The movement quickly spread across the state, fueled by nationally distributed Strout Real Estate catalogs featuring photos of rural properties at bargain prices. Concentrations of back-to-theland settlers sprang up in the Greenbrier Valley counties of Pocahontas, Greenbrier, Summers, and Monroe, and in the rolling hills and overgrown pastures of north-central counties such as Roane, Calhoun, Ritchie, and Gilmer. Health food stores and natural foods co-ops blossomed in communities such as Hamlin and Spencer, where the newcomers’ presence was most visible.
While communes were frequently a part of the back-to-the-land movement in other states, where land prices were higher, they were rare and mostly short-lived in West Virginia. Here, most homesteaders acquired individual farms of their own. An exception was the Catholic Workers farm established five miles north of Hamlin in 1970 by Kansan Chuck Smith, a former Franciscan brother, and Wheeling native Sandy Adams.
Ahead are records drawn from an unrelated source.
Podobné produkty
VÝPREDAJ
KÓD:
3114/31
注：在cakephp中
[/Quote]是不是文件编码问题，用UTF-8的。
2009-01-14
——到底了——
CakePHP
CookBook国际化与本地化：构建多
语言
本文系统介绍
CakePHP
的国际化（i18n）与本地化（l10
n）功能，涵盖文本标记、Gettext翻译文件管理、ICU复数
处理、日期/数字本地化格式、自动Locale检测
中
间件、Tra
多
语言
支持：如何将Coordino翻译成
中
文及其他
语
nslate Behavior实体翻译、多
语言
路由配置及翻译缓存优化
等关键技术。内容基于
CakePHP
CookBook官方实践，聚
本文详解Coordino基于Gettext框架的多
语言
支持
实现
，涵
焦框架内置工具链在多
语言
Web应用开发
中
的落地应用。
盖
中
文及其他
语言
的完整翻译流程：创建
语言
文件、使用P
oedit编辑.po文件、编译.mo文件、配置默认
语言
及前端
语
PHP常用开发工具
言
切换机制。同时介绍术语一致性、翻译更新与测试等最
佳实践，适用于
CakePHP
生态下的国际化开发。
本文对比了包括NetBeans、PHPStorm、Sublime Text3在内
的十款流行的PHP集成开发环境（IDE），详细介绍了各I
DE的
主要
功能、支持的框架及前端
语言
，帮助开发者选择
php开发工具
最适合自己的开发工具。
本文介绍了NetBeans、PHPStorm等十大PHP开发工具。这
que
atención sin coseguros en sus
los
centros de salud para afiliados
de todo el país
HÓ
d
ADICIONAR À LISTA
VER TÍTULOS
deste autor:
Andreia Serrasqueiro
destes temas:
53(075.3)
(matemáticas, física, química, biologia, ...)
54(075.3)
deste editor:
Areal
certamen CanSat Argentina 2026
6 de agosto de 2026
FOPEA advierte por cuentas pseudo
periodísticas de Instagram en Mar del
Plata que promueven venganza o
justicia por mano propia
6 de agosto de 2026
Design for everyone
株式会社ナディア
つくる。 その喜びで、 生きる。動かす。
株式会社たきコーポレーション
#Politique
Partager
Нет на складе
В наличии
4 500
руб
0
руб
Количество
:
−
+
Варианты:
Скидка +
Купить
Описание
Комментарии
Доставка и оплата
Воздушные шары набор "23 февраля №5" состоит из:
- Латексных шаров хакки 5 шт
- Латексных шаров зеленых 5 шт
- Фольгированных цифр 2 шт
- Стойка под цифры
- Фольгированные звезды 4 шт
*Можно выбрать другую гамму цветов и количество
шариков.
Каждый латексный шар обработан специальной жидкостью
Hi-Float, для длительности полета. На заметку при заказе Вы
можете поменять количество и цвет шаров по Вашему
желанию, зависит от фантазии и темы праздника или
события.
For six years, Smith and Adams published the Green Revolution, a newsletter encouraging rural communities and Christian ideals, and established a land trust to protect farmland from future development.
Response to the newcomers by long- established local residents varied from amused neighborliness to outright hostility, depending in part on the newcomers’ willingness to accept advice and to respect, if not embrace, local customs. Overall, despite vast differences in background, point of view, and mode of dress, the new arrivals and their established neighbors got along surprisingly well. Numerous farmsteaders immersed themselves in mountain music and took up Appalachian craftmaking. Today, many of the state’s best artisans and traditional musicians trace their West Virginia roots to the back-to-the-land movement of the 1970s.
Living off the land proved to be difficult, however. Some homesteaders sustained themselves in cottage industries, usually crafts, or by taking work off the farm. A few others kept their farmsteads intact by turning to a more lucrative but illegal pursuit, the cultivation of marijuana. Perhaps most of those who came to West Virginia to live off the land eventually moved off their farms. Many left the state.
Those who stayed helped breathe new life into the hills and hollows abandoned by the job-seeking sons, daughters, and grandchildren of local residents. Some became activists in social and environmental issues that arose in subsequent years, including surface mining, the building of freeway-style highways into rural areas, the creation of Stonewall Jackson Lake, and the proposed construction of a high-voltage power line across a scenic stretch of Summers and Monroe counties.
Some shifted their focus from subsistence farming to operating shops, inns, and restaurants in nearby communities, or working in nearby towns and cities as teachers, lawyers, health care providers, sawmill operators, social workers, and journalists, among other pursuits. Today former back-to-the-landers are productive, active citizens in many areas, some of them among the state’s important opinion makers.